If you received a 200 OK response, you will use the same CSSID for future request until you receive an error using it. As a rule of thumb, I generate a new one each time I launch the application, and keep on using it until I get an error.

Moving on. We can start posting images now that you have a valid CSSID. But first we will need to understand a bit about Google's ProtoBuffer. Protocol Buffers, or ProtoBuffer, is Google's way of serializing structured data for use in communication protocols, data storage, and more (in their own words). Explaining ProtoBuffer in detail is out of the scope of this post - I will only cover the basics, so you will have to follow the link if you would like to know more about it. First you will need the following:

  • A jpeg image - I haven't played with other formats. If you will be using images taken from a phone camera (if you are building a phone application for example), you will likely need to resize it since high-megapixel phone cameras are common now a days.
  • The size of the jpeg image in bytes.

You will then need to calculate the following integers. Let x be the size of the image in bytes.

    a = x + 32
    b = x + 14
    c = x + 10

Now, you will need to encode a, b, c and x into varints. Let's assume x = 27985. To encode it into variant, do the following:
  1. Convert the number into binary:
    110110101010001
  2. From right to left, divide the bits into groups of 7 bits each. Append zeros to the most left group to make it 7 bits if needed:
    0000001 1011010 1010001
  3. Reverse the groups:
    1010001 1011010 0000001
  4. Convert the groups of 7 bits into bytes. From left to right, set the msb (most significant bit) if there are further bytes to come. If you reach the last byte, the msb should 0:
    11010001 11011010 00000001
    0xD1DA01
So x is 0xD1DA01 in varint. Using the same exercise, you will find that a, b and c encoded in varint to be 0xF1DA01, 0xDFDA01 and 0xDBDA01 respectively.

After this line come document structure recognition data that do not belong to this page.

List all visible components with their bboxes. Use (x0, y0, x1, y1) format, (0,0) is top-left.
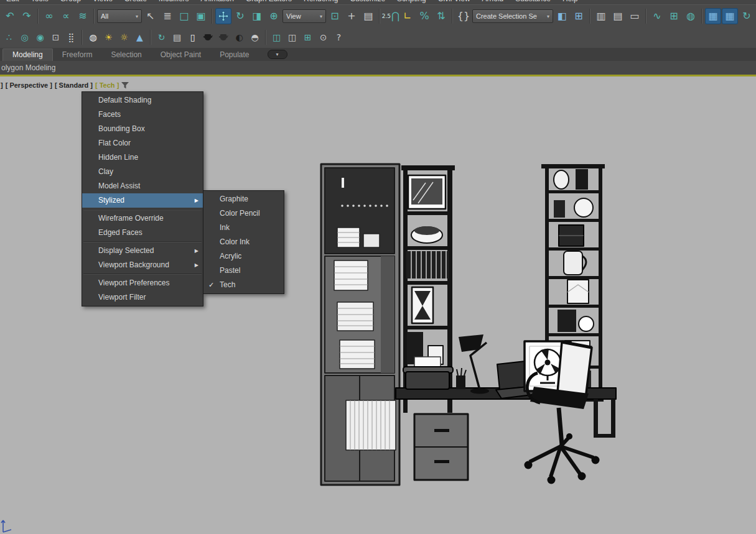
submenu-item-color-pencil[interactable]: Color Pencil (203, 206, 284, 221)
orbit-icon[interactable]: ◎ (17, 30, 32, 45)
viewport-shading-label[interactable]: [ Standard ] (55, 81, 93, 89)
help-icon[interactable]: ? (332, 30, 346, 45)
particle-view-icon[interactable]: ⣿ (64, 30, 78, 45)
compare-view-icon[interactable]: ◫ (285, 30, 299, 45)
teapot-iterative-icon[interactable] (217, 30, 231, 45)
material-ball-icon[interactable]: ◉ (33, 30, 47, 45)
selection-filter-dropdown[interactable]: All ▾ (97, 9, 142, 23)
submenu-item-graphite[interactable]: Graphite (203, 192, 284, 206)
layer-explorer-toggle-icon[interactable]: ▤ (610, 8, 626, 24)
menu-animation[interactable]: Animation (201, 0, 234, 3)
tab-selection[interactable]: Selection (101, 49, 151, 61)
menu-item-viewport-filter[interactable]: Viewport Filter (82, 290, 203, 305)
select-and-manipulate-icon[interactable]: + (343, 8, 360, 24)
viewport-camera-label[interactable]: [ Perspective ] (6, 81, 52, 89)
menu-help[interactable]: Help (562, 0, 578, 3)
ribbon-toggle-icon[interactable]: ▭ (627, 8, 643, 24)
undo-icon[interactable]: ↶ (2, 8, 18, 24)
menu-item-viewport-preferences[interactable]: Viewport Preferences (82, 276, 203, 290)
schematic-view-icon[interactable]: ⊞ (666, 8, 682, 24)
select-object-icon[interactable]: ↖ (142, 8, 159, 24)
menu-group[interactable]: Group (60, 0, 81, 3)
window-crossing-toggle-icon[interactable]: ▣ (193, 8, 209, 24)
keyboard-shortcut-override-icon[interactable]: ▤ (360, 8, 376, 24)
render-presets-list-icon[interactable]: ▤ (170, 30, 184, 45)
tab-freeform[interactable]: Freeform (53, 49, 102, 61)
snap-dots-icon[interactable]: ∴ (2, 30, 16, 45)
menu-item-display-selected[interactable]: Display Selected ▶ (82, 244, 203, 258)
menu-item-viewport-background[interactable]: Viewport Background ▶ (82, 258, 203, 272)
render-setup-icon[interactable]: ↻ (739, 8, 755, 24)
video-post-icon[interactable]: ◫ (269, 30, 284, 45)
select-by-name-icon[interactable]: ≣ (159, 8, 175, 24)
menu-scripting[interactable]: Scripting (397, 0, 426, 3)
polygon-modeling-panel-label[interactable]: olygon Modeling (1, 63, 55, 72)
rendered-frame-window-icon[interactable]: ▦ (722, 8, 738, 24)
render-frame-page-icon[interactable]: ▯ (185, 30, 200, 45)
menu-item-clay[interactable]: Clay (82, 165, 203, 179)
photometric-light-icon[interactable]: ☼ (117, 30, 131, 45)
tab-object-paint[interactable]: Object Paint (151, 49, 210, 61)
menu-create[interactable]: Create (124, 0, 147, 3)
select-and-link-icon[interactable]: ∞ (41, 8, 57, 24)
submenu-item-acrylic[interactable]: Acrylic (203, 249, 284, 264)
use-pivot-point-center-icon[interactable]: ⊡ (327, 8, 343, 24)
select-and-place-icon[interactable]: ⊕ (266, 8, 282, 24)
menu-item-stylized[interactable]: Stylized ▶ (82, 193, 203, 208)
viewport-stylized-label[interactable]: [ Tech ] (95, 81, 119, 89)
menu-item-flat-color[interactable]: Flat Color (82, 136, 203, 150)
bind-to-space-warp-icon[interactable]: ≋ (75, 8, 91, 24)
tab-modeling[interactable]: Modeling (2, 48, 53, 61)
spinner-snap-toggle-icon[interactable]: ⇅ (433, 8, 449, 24)
menu-modifiers[interactable]: Modifiers (159, 0, 189, 3)
teapot-render-icon[interactable] (201, 30, 215, 45)
ribbon-overflow-control[interactable]: ▾ (268, 50, 287, 59)
exposure-knob-icon[interactable]: ◓ (248, 30, 262, 45)
submenu-item-ink[interactable]: Ink (203, 221, 284, 235)
light-bulb-icon[interactable]: ◍ (86, 30, 100, 45)
submenu-item-color-ink[interactable]: Color Ink (203, 235, 284, 249)
material-editor-icon[interactable]: ◍ (683, 8, 699, 24)
scene-explorer-toggle-icon[interactable]: ▥ (593, 8, 609, 24)
menu-customize[interactable]: Customize (350, 0, 385, 3)
menu-tools[interactable]: Tools (31, 0, 49, 3)
menu-item-wireframe-override[interactable]: Wireframe Override (82, 211, 203, 226)
render-iterate-icon[interactable]: ↻ (154, 30, 169, 45)
reference-coordinate-system-dropdown[interactable]: View ▾ (282, 9, 326, 23)
unlink-selection-icon[interactable]: ∝ (58, 8, 74, 24)
select-and-scale-icon[interactable]: ◨ (249, 8, 265, 24)
redo-icon[interactable]: ↷ (19, 8, 35, 24)
named-selection-sets-dropdown[interactable]: Create Selection Se ▾ (472, 9, 553, 23)
rectangular-selection-region-icon[interactable]: □ (176, 8, 192, 24)
angle-snap-toggle-icon[interactable]: ∟ (399, 8, 416, 24)
menu-item-default-shading[interactable]: Default Shading (82, 93, 203, 108)
sun-icon[interactable]: ☀ (101, 30, 116, 45)
menu-item-model-assist[interactable]: Model Assist (82, 179, 203, 193)
edit-named-selection-sets-icon[interactable]: {} (455, 8, 472, 24)
tab-populate[interactable]: Populate (210, 49, 258, 61)
select-and-rotate-icon[interactable]: ↻ (232, 8, 248, 24)
menu-item-facets[interactable]: Facets (82, 108, 203, 122)
mirror-icon[interactable]: ◧ (554, 8, 570, 24)
curve-editor-icon[interactable]: ∿ (649, 8, 665, 24)
viewport-layout-icon[interactable]: ▦ (705, 8, 721, 24)
submenu-item-pastel[interactable]: Pastel (203, 264, 284, 278)
align-icon[interactable]: ⊞ (571, 8, 587, 24)
menu-graph-editors[interactable]: Graph Editors (246, 0, 292, 3)
grid-add-icon[interactable]: ⊞ (301, 30, 315, 45)
menu-arnold[interactable]: Arnold (482, 0, 504, 3)
select-and-move-icon[interactable] (215, 8, 231, 24)
environment-sphere-icon[interactable]: ◐ (232, 30, 246, 45)
spot-light-cone-icon[interactable]: ▲ (133, 30, 147, 45)
filter-funnel-icon[interactable] (121, 82, 129, 89)
menu-rendering[interactable]: Rendering (304, 0, 338, 3)
menu-views[interactable]: Views (93, 0, 113, 3)
menu-civil-view[interactable]: Civil View (438, 0, 470, 3)
menu-substance[interactable]: Substance (515, 0, 551, 3)
menu-item-hidden-line[interactable]: Hidden Line (82, 150, 203, 165)
snaps-toggle-icon[interactable]: 2.5 ⋂ (383, 8, 399, 24)
submenu-item-tech[interactable]: ✓ Tech (203, 278, 284, 292)
display-monitor-icon[interactable]: ⊡ (49, 30, 63, 45)
menu-item-bounding-box[interactable]: Bounding Box (82, 122, 203, 136)
percent-snap-toggle-icon[interactable]: % (416, 8, 432, 24)
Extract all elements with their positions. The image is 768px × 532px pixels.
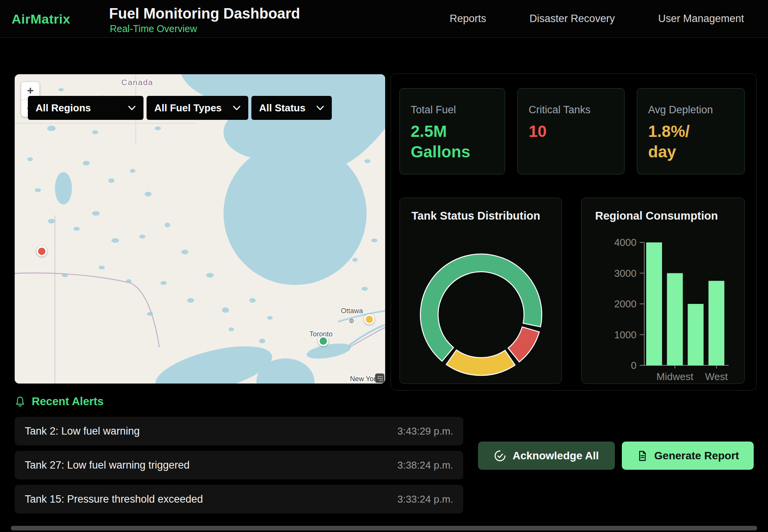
svg-text:4000: 4000: [614, 237, 637, 248]
top-bar: AirMatrix Fuel Monitoring Dashboard Real…: [0, 0, 768, 38]
horizontal-scrollbar[interactable]: [11, 526, 757, 530]
regional-consumption-chart-panel: Regional Consumption 01000200030004000Mi…: [581, 198, 745, 384]
alert-text: Tank 27: Low fuel warning triggered: [25, 459, 189, 471]
app-logo: AirMatrix: [12, 11, 70, 26]
alerts-title: Recent Alerts: [32, 395, 104, 408]
nav-user-management[interactable]: User Management: [658, 13, 744, 25]
alert-text: Tank 2: Low fuel warning: [25, 425, 140, 437]
donut-segment-critical: [508, 327, 539, 362]
map-marker-layer: [15, 74, 385, 384]
alert-row[interactable]: Tank 27: Low fuel warning triggered 3:38…: [15, 451, 463, 479]
chart-title: Tank Status Distribution: [411, 210, 540, 222]
stat-label: Critical Tanks: [529, 104, 613, 116]
svg-text:1000: 1000: [614, 329, 637, 341]
fuel-type-filter-value: All Fuel Types: [154, 102, 222, 114]
generate-report-label: Generate Report: [654, 450, 739, 462]
tank-status-chart-panel: Tank Status Distribution: [399, 198, 562, 384]
page-title: Fuel Monitoring Dashboard: [109, 5, 300, 22]
check-circle-icon: [494, 450, 506, 462]
svg-text:0: 0: [631, 360, 637, 371]
stat-value-avg-depletion: 1.8%/ day: [648, 121, 734, 162]
chevron-down-icon: [233, 106, 241, 111]
stat-card-avg-depletion: Avg Depletion 1.8%/ day: [637, 88, 745, 174]
nav-reports[interactable]: Reports: [450, 13, 486, 25]
nav-disaster-recovery[interactable]: Disaster Recovery: [529, 13, 615, 25]
overview-panel: Total Fuel 2.5M Gallons Critical Tanks 1…: [391, 73, 757, 390]
acknowledge-all-button[interactable]: Acknowledge All: [478, 442, 615, 470]
alert-row[interactable]: Tank 15: Pressure threshold exceeded 3:3…: [15, 485, 463, 513]
stat-card-critical-tanks: Critical Tanks 10: [517, 88, 625, 174]
stat-label: Avg Depletion: [648, 104, 734, 116]
alert-text: Tank 15: Pressure threshold exceeded: [25, 493, 203, 505]
tank-marker-critical[interactable]: [37, 246, 47, 257]
bell-icon: [15, 396, 26, 408]
acknowledge-all-label: Acknowledge All: [512, 450, 599, 462]
fuel-map[interactable]: Canada Ottawa Toronto New York + − All R…: [15, 74, 385, 384]
tank-marker-normal[interactable]: [318, 336, 329, 346]
chart-title: Regional Consumption: [595, 210, 718, 222]
generate-report-button[interactable]: Generate Report: [622, 442, 754, 470]
chevron-down-icon: [316, 106, 324, 111]
status-filter-value: All Status: [259, 102, 305, 114]
map-filter-bar: All Regions All Fuel Types All Status: [28, 96, 332, 120]
page-subtitle: Real-Time Overview: [110, 23, 197, 34]
chevron-down-icon: [128, 106, 136, 111]
svg-text:2000: 2000: [614, 298, 637, 310]
regional-consumption-bar-chart: 01000200030004000MidwestWest: [582, 225, 745, 384]
status-filter-dropdown[interactable]: All Status: [251, 96, 332, 120]
alerts-header: Recent Alerts: [15, 395, 104, 408]
stat-card-total-fuel: Total Fuel 2.5M Gallons: [399, 88, 505, 174]
svg-text:Midwest: Midwest: [657, 371, 694, 382]
tank-status-donut-chart: [400, 229, 562, 384]
map-resize-handle[interactable]: [375, 373, 384, 383]
alert-timestamp: 3:43:29 p.m.: [397, 425, 453, 437]
bar-4: [708, 281, 724, 365]
grip-dots-icon: [377, 375, 382, 381]
alert-timestamp: 3:38:24 p.m.: [397, 459, 453, 471]
svg-text:3000: 3000: [614, 268, 637, 279]
alert-row[interactable]: Tank 2: Low fuel warning 3:43:29 p.m.: [15, 417, 463, 445]
bar-3: [688, 304, 703, 365]
donut-segment-warning: [446, 350, 515, 375]
fuel-type-filter-dropdown[interactable]: All Fuel Types: [147, 96, 248, 120]
bar-2: [667, 273, 683, 366]
tank-marker-warning[interactable]: [364, 314, 375, 325]
main-nav: Reports Disaster Recovery User Managemen…: [450, 0, 744, 38]
svg-text:West: West: [705, 371, 728, 382]
stat-value-total-fuel: 2.5M Gallons: [411, 121, 494, 162]
alert-timestamp: 3:33:24 p.m.: [397, 493, 453, 505]
region-filter-dropdown[interactable]: All Regions: [28, 96, 143, 120]
document-icon: [637, 450, 648, 462]
region-filter-value: All Regions: [36, 102, 91, 114]
stat-value-critical-tanks: 10: [529, 121, 613, 142]
stat-label: Total Fuel: [411, 104, 494, 116]
bar-1: [646, 242, 662, 365]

Now you are ready to conduct a search using a picture. Send a POST request to the same URL http://www.google.com/goggles/container_proto?cssid=[your cssid] with the same headers:

    Content-Type: application/x-protobuffer
    Pragma: no-cache

and with the following body (as a byte array, NOT strings):

    0A a 0A b 0A c 0A x [image as a byte array] [trailing bytes]

With our example, that would be:

    0A F1 DA 01 0A DF DA 01 0A DB DA 01 0A D1 DA 01[image as a byte array] [trailing bytes]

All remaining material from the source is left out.